Alteration of size perception: serotonin has opposite effects on the aggressiveness of crayfish confronting either a smaller or a larger rival

Animals generally compete for resources such as food, territory, shelter or mates, and conflicts between two conspecific individuals often involve aggression and fights, i.e. behaviors that escalate from intimidation to aggressive confrontations with the purpose of repelling, hurting or eliminating the opponent. The decision to initiate, continue or stop a fight depends not only on the social context and the respective strengths of the antagonists but also on their hostile motivation, which is generally defined as aggressiveness.

Among the numerous neuromodulators and signaling molecules that exert multifactorial control over aggressiveness, serotonin (5-HT) is generally considered one of the most important (Nelson and Chiavegatto, 2001; Nelson and Trainor, 2007). However, the effects of 5-HT often appear contradictory in different animal species or even in similar animals studied using different experimental approaches. In humans and other mammals, a higher level of aggression is frequently associated with a deficiency in 5-HT activity, but this interpretation has only taken precedence after decades of conflicting observations (de Boer and Koolhaas, 2005; Olivier and van Oorschot, 2005; Duke et al., 2013). By contrast, the inverse interpretation generally prevails in crustaceans, as it has been demonstrated that 5-HT increases aggressive motivation and delays the decision to stop fighting (Huber et al., 1997; Huber and Delago, 1998; Herberholz, 2014). However, conflicting observations have also been described in these animals (Peeke et al., 2000; Panksepp et al., 2003; Tricarico and Gherardi, 2007). Moreover, in insects, the effects of 5-HT appear to vary in different species: in crickets, 5-HT is able to decrease aggression and favor escape behavior (Stevenson and Rillich, 2012; Stevenson and Schildberger, 2013), but in ants, aggressiveness is weakly affected by exogenous 5-HT (Szczuka et al., 2013). In flies, aggressiveness is increased by the administration of a 5-HT precursor (Bubak et al., 2014) or by selective 5-HT neuron activation (Hoopfer, 2016). Interestingly, recent observations in flies have also shown that 5-HT has a much more complex role in aggressiveness by modulating the perception of a rival (Bubak et al., 2015).
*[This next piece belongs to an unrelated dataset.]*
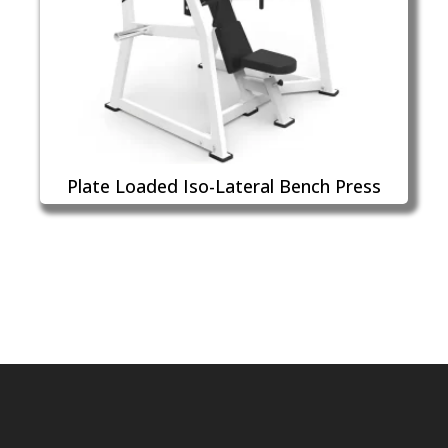
Plate Loaded Iso-Lateral Bench Press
Our previous investigations in the crayfish Procambarus clarkii have also led us to hypothesize that the effects of 5-HT are more complex than a simple stimulatory role in aggressiveness. Indeed, 5-HT is involved in the response to stress that controls anxiety-like behavior (Fossat et al., 2014), which also plays a role during agonistic interactions (Bacqué-Cazenave et al., 2017). Moreover, we have observed that, during dyadic encounters, the concentrations of 5-HT significantly increase in the brains of both opponents, reaching higher concentrations in the losers than in the winners (Bacqué-Cazenave et al., 2017).

To study whether these increased concentrations of 5-HT have similar effects on the aggressiveness of antagonists, we designated pairs of size-matched adult male crayfish and injected one animal in each pair with either 5-HT or saline solution. We then observed the interactions of each pair during a time-limited confrontation. Surprisingly, we found that 5-HT had different effects on aggressiveness depending on the relative difference in size of the opponents. These results led us to seek alternative interpretations of the role of 5-HT in the control of social interactions in crayfish.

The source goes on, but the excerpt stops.